Laura: “Dovremmo cercare di non rinchiuderci nel dolore: i nostri figli non lo vorrebbero e non servirebbe a nessuno, anzi, creeremmo problemi anche a chi ci sta vicino. La condivisione del dolore non è la medicina che guarisce, ma aiuta a riaprire il proprio cuore ed a comunicare con quel mondo che viene spontaneo rifiutare. Con grande sforzo ho ripreso ad andare a scuola ed i miei studenti hanno contribuito a farmi sentire ancora utile così come la gatta di Elena, con i suoi gattini appena partoriti, che avevano bisogno di me. Anche le passeggiate nel verde, in montagna, sul lago di Garda, in campagna; camminavo finché avevo forza poi, ho cominciato ad emozionarmi davanti agli spettacoli naturali che si aprivano davanti a me. Le lacrime di dolore si mescolavano a quelle di emozioni positive che mi facevano sentire vicinissima mia figlia. Ho ricominciato a cogliere il senso della bellezza, a cercarla anche nelle piccole cose. Soprattutto davanti a spettacoli grandiosi come i tramonti o i panorami aperti che ci offrono le nostre montagne mi sento parte del tutto e percepisco l’abbraccio della mia Ela”.

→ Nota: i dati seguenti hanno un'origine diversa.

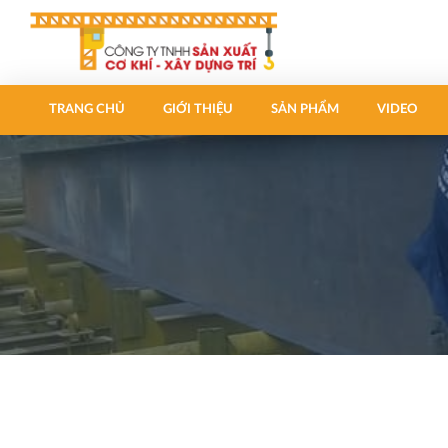
TRANG CHỦ
GIỚI THIỆU
SẢN PHẨM
VIDEO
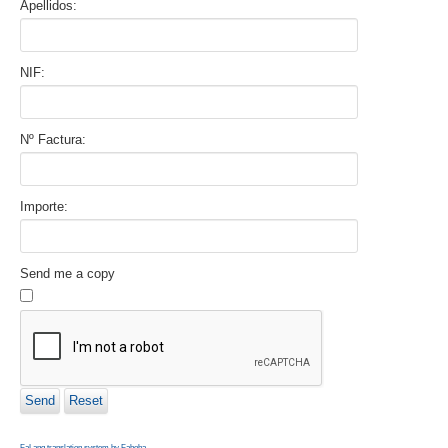
Apellidos:
NIF:
Nº Factura:
Importe:
Send me a copy
Send
Reset
FaLang translation system by Faboba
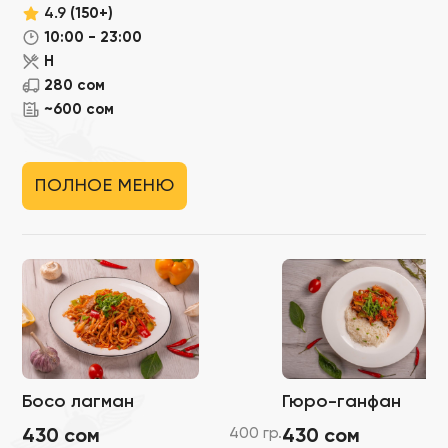
4.9
(150+)
10:00 - 23:00
Н
280 сом
~600 сом
ПОЛНОЕ МЕНЮ
Босо лагман
Гюро-ганфан
400 гр.
430 сом
430 сом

L’amore per i figli volati via troppo presto, che si riversa ora su altri giovani, nei quali queste splendide donne rivedono la voglia di vivere e i sorrisi dei propri ragazzi. Tutte le mamme del libro “lettere senza confini”, affermano senza indugio che: Filippo, Michela, Mauro, Lorenzo, Ela, il bambino mai nato di Gaia diventano figli di tutte noi e noi sorelle per sempre. Sono loro che hanno voluto che si incontrassero. Come spiegare altrimenti l’insieme di coincidenze che le hanno unite? Il dolore colpisce, ma si deve invece, rendere onore alla vita che loro non hanno potuto continuare, apprezzandone ogni momento ed aiutando gli altri a valorizzarla e ad amarla”.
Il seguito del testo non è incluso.